**EXTRACTED INFORMATION**.
═══

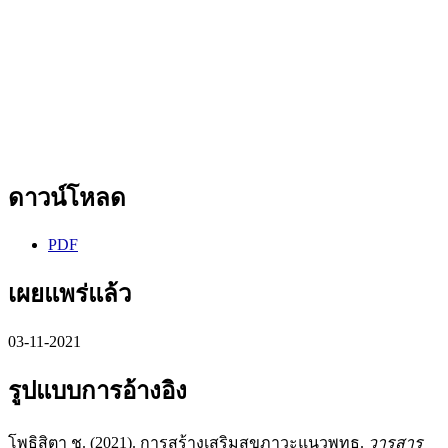
ดาวน์โหลด
PDF
เผยแพร่แล้ว
03-11-2021
รูปแบบการอ้างอิง
โพธิสิตา ช. (2021). การสร้างเสริมสุขภาวะแนวพุทธ.
วารสาร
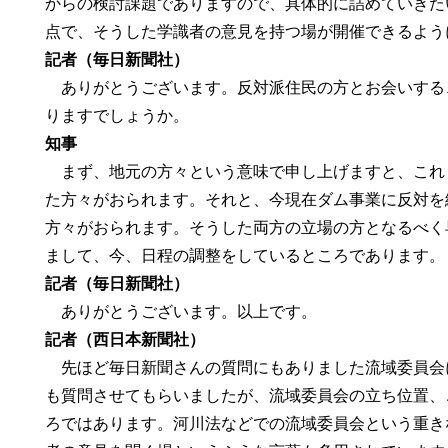
からの検討課題でありますので、具体的に詰めていきた
点で、そうした学識者の意見を持つ場が開催できるよう
記者（毎日新聞社）
ありがとうございます。反対派住民の方とお会いする
りますでしょうか。
知事
まず、地元の方々という意味で申し上げますと、これ
た方々がおられます。それと、今現在ダム事業に反対を
方々がおられます。そうした両方の立場の方となるべく
まして、今、日程の調整をしているところであります。
記者（毎日新聞社）
ありがとうございます。以上です。
記者（西日本新聞社）
先ほど毎日新聞さんの質問にもありました流域委員会
も質問させてもらいましたが、流域委員会の立ち位置、
ろではあります。河川法などでの流域委員会という重き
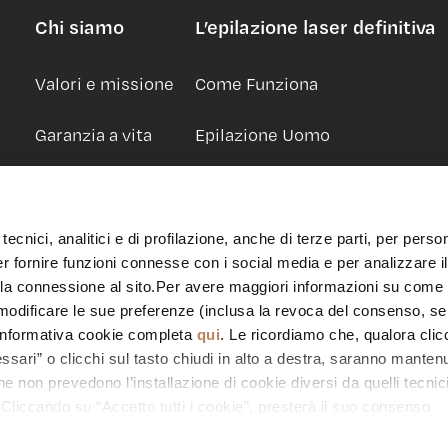
Chi siamo
L’epilazione laser definitiva
Valori e missione
Come Funziona
Garanzia a vita
Epilazione Uomo
Lavora con noi
Epilazione Donna
tecnici, analitici e di profilazione, anche di terze parti, per perso
er fornire funzioni connesse con i social media e per analizzare il 
 la connessione al sito.Per avere maggiori informazioni su come
r modificare le sue preferenze (inclusa la revoca del consenso, se
’informativa cookie completa
qui
. Le ricordiamo che, qualora clic
3935080279
Italiano
Englis
essari” o clicchi sul tasto chiudi in alto a destra, saranno mantenu
e non prevedono l’installazione di cookie diversi da quelli tecnici 
Cliccando su “Accetto tutti i cookie”, presterà il suo consenso
cookie utilizzati dal sito. Cliccando su "Altre opzioni", potrà sceglier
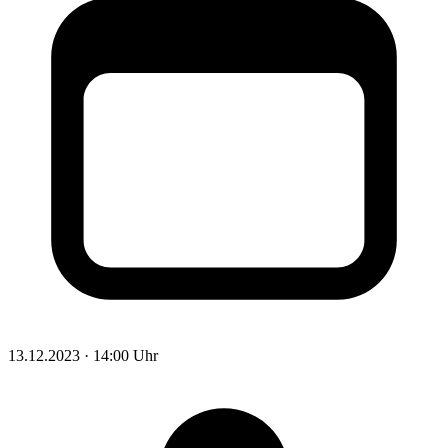
13.12.2023 · 14:00 Uhr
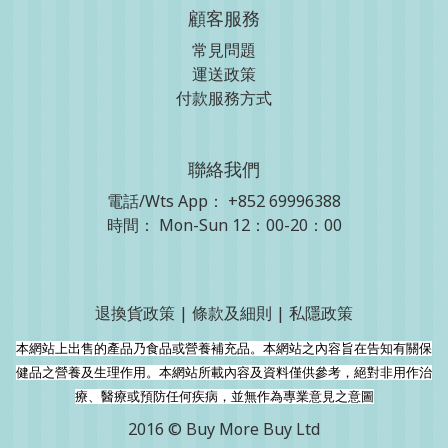
顧客服務
常見問題
運送政策
付款服務方式
聯絡我們
電話/Wts App：
+852 69996388
時間： Mon-Sun 12：00-20：00
退換貨政策
|
條款及細則
|
私隱政策
本網站上出售的產品乃食品或營養補充品。本網站之內容旨在告知有關保
健品之營養及生理作用。本網站所載內容及資料僅供參考，絕對非用作治
療、醫療或預防任何疾病，並無作為專業意見之意圖
2016 © Buy More Buy Ltd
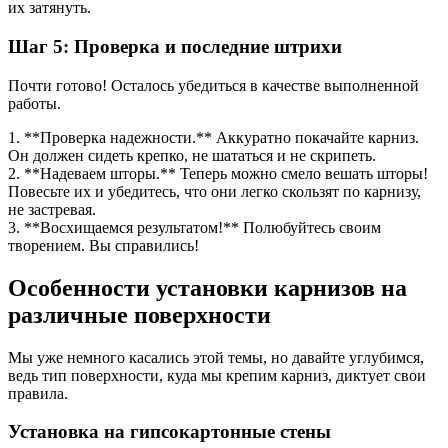
их затянуть.
Шаг 5: Проверка и последние штрихи
Почти готово! Осталось убедиться в качестве выполненной
работы.
1. **Проверка надежности.** Аккуратно покачайте карниз.
Он должен сидеть крепко, не шататься и не скрипеть.
2. **Надеваем шторы.** Теперь можно смело вешать шторы!
Повесьте их и убедитесь, что они легко скользят по карнизу,
не застревая.
3. **Восхищаемся результатом!** Полюбуйтесь своим
творением. Вы справились!
Особенности установки карнизов на
различные поверхности
Мы уже немного касались этой темы, но давайте углубимся,
ведь тип поверхности, куда мы крепим карниз, диктует свои
правила.
Установка на гипсокартонные стены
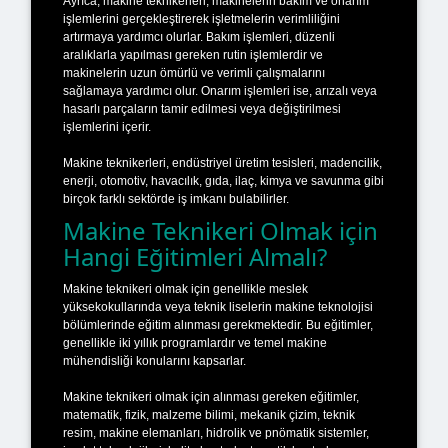
Ayrıca, makine teknikerleri, makinelerin bakım ve onarım
işlemlerini gerçekleştirerek işletmelerin verimliliğini
artırmaya yardımcı olurlar. Bakım işlemleri, düzenli
aralıklarla yapılması gereken rutin işlemlerdir ve
makinelerin uzun ömürlü ve verimli çalışmalarını
sağlamaya yardımcı olur. Onarım işlemleri ise, arızalı veya
hasarlı parçaların tamir edilmesi veya değiştirilmesi
işlemlerini içerir.
Makine teknikerleri, endüstriyel üretim tesisleri, madencilik,
enerji, otomotiv, havacılık, gıda, ilaç, kimya ve savunma gibi
birçok farklı sektörde iş imkanı bulabilirler.
Makine Teknikeri Olmak için
Hangi Eğitimleri Almalı?
Makine teknikeri olmak için genellikle meslek
yüksekokullarında veya teknik liselerin makine teknolojisi
bölümlerinde eğitim alınması gerekmektedir. Bu eğitimler,
genellikle iki yıllık programlardır ve temel makine
mühendisliği konularını kapsarlar.
Makine teknikeri olmak için alınması gereken eğitimler,
matematik, fizik, malzeme bilimi, mekanik çizim, teknik
resim, makine elemanları, hidrolik ve pnömatik sistemler,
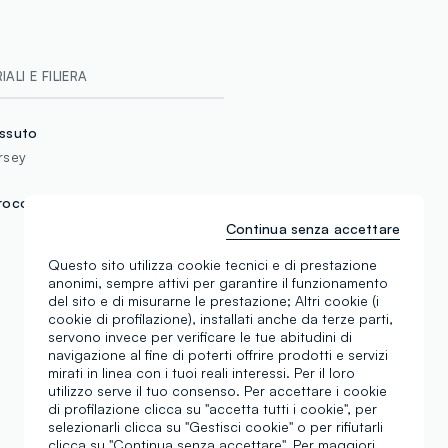
ALI E FILIERA
ssuto
rsey
rocollo
Continua senza accettare
Questo sito utilizza cookie tecnici e di prestazione
anonimi, sempre attivi per garantire il funzionamento
del sito e di misurarne le prestazione; Altri cookie (i
cookie di profilazione), installati anche da terze parti,
servono invece per verificare le tue abitudini di
navigazione al fine di poterti offrire prodotti e servizi
mirati in linea con i tuoi reali interessi. Per il loro
utilizzo serve il tuo consenso. Per accettare i cookie
di profilazione clicca su "accetta tutti i cookie", per
Sta andando a ruba
selezionarli clicca su "Gestisci cookie" o per rifiutarli
clicca su "Continua senza accettare". Per maggiori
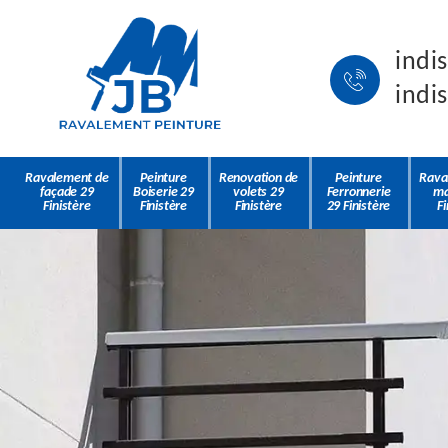
indi
indi
Ravalement de
Peinture
Renovation de
Peinture
Rava
façade 29
Boiserie 29
volets 29
Ferronnerie
ma
Finistère
Finistère
Finistère
29 Finistère
Fi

═══

**TASK DIRECTIONS**. Would you please write out the entries in full, exactly as they read, but without pictures?

**COMPLETED TASK**.
ดาวน์โหลด
PDF
เผยแพร่แล้ว
03-11-2021
รูปแบบการอ้างอิง
โพธิสิตา ช. (2021). การสร้างเสริมสุขภาวะแนวพุทธ.
วารสาร
からの検討課題でありますので、具体的に詰めていきた
点で、そうした学識者の意見を持つ場が開催できるよう
記者（毎日新聞社）
ありがとうございます。反対派住民の方とお会いする
りますでしょうか。
知事
まず、地元の方々という意味で申し上げますと、これ
た方々がおられます。それと、今現在ダム事業に反対を
方々がおられます。そうした両方の立場の方となるべく
まして、今、日程の調整をしているところであります。
記者（毎日新聞社）
ありがとうございます。以上です。
記者（西日本新聞社）
先ほど毎日新聞さんの質問にもありました流域委員会
も質問させてもらいましたが、流域委員会の立ち位置、
ろではあります。河川法などでの流域委員会という重き
Chi siamo
L’epilazione laser definitiva
Valori e missione
Come Funziona
Garanzia a vita
Epilazione Uomo
Lavora con noi
Epilazione Donna
tecnici, analitici e di profilazione, anche di terze parti, per perso
er fornire funzioni connesse con i social media e per analizzare il 
 la connessione al sito.Per avere maggiori informazioni su come
r modificare le sue preferenze (inclusa la revoca del consenso, se
’informativa cookie completa
qui
. Le ricordiamo che, qualora clic
3935080279
Italiano
Englis
essari” o clicchi sul tasto chiudi in alto a destra, saranno mantenu
e non prevedono l’installazione di cookie diversi da quelli tecnici 
Cliccando su “Accetto tutti i cookie”, presterà il suo consenso
cookie utilizzati dal sito. Cliccando su "Altre opzioni", potrà sceglier
13.12.2023 · 14:00 Uhr
顧客服務
常見問題
運送政策
付款服務方式
聯絡我們
電話/Wts App：
+852 69996388
時間： Mon-Sun 12：00-20：00
退換貨政策
|
條款及細則
|
私隱政策
本網站上出售的產品乃食品或營養補充品。本網站之內容旨在告知有關保
健品之營養及生理作用。本網站所載內容及資料僅供參考，絕對非用作治
療、醫療或預防任何疾病，並無作為專業意見之意圖
2016 © Buy More Buy Ltd
их затянуть.
Шаг 5: Проверка и последние штрихи
Почти готово! Осталось убедиться в качестве выполненной
работы.
1. **Проверка надежности.** Аккуратно покачайте карниз.
Он должен сидеть крепко, не шататься и не скрипеть.
2. **Надеваем шторы.** Теперь можно смело вешать шторы!
Повесьте их и убедитесь, что они легко скользят по карнизу,
не застревая.
3. **Восхищаемся результатом!** Полюбуйтесь своим
творением. Вы справились!
Особенности установки карнизов на
различные поверхности
Мы уже немного касались этой темы, но давайте углубимся,
ведь тип поверхности, куда мы крепим карниз, диктует свои
правила.
Установка на гипсокартонные стены
Ayrıca, makine teknikerleri, makinelerin bakım ve onarım
işlemlerini gerçekleştirerek işletmelerin verimliliğini
artırmaya yardımcı olurlar. Bakım işlemleri, düzenli
aralıklarla yapılması gereken rutin işlemlerdir ve
makinelerin uzun ömürlü ve verimli çalışmalarını
sağlamaya yardımcı olur. Onarım işlemleri ise, arızalı veya
hasarlı parçaların tamir edilmesi veya değiştirilmesi
işlemlerini içerir.
Makine teknikerleri, endüstriyel üretim tesisleri, madencilik,
enerji, otomotiv, havacılık, gıda, ilaç, kimya ve savunma gibi
birçok farklı sektörde iş imkanı bulabilirler.
Makine Teknikeri Olmak için
Hangi Eğitimleri Almalı?
Makine teknikeri olmak için genellikle meslek
yüksekokullarında veya teknik liselerin makine teknolojisi
bölümlerinde eğitim alınması gerekmektedir. Bu eğitimler,
genellikle iki yıllık programlardır ve temel makine
mühendisliği konularını kapsarlar.
Makine teknikeri olmak için alınması gereken eğitimler,
matematik, fizik, malzeme bilimi, mekanik çizim, teknik
resim, makine elemanları, hidrolik ve pnömatik sistemler,
ALI E FILIERA
ssuto
rsey
rocollo
Continua senza accettare
Questo sito utilizza cookie tecnici e di prestazione
anonimi, sempre attivi per garantire il funzionamento
del sito e di misurarne le prestazione; Altri cookie (i
cookie di profilazione), installati anche da terze parti,
servono invece per verificare le tue abitudini di
navigazione al fine di poterti offrire prodotti e servizi
mirati in linea con i tuoi reali interessi. Per il loro
utilizzo serve il tuo consenso. Per accettare i cookie
di profilazione clicca su "accetta tutti i cookie", per
Sta andando a ruba
selezionarli clicca su "Gestisci cookie" o per rifiutarli
clicca su "Continua senza accettare". Per maggiori
indi
indi
Ravalement de
Peinture
Renovation de
Peinture
Rava
façade 29
Boiserie 29
volets 29
Ferronnerie
ma
Finistère
Finistère
Finistère
29 Finistère
Fi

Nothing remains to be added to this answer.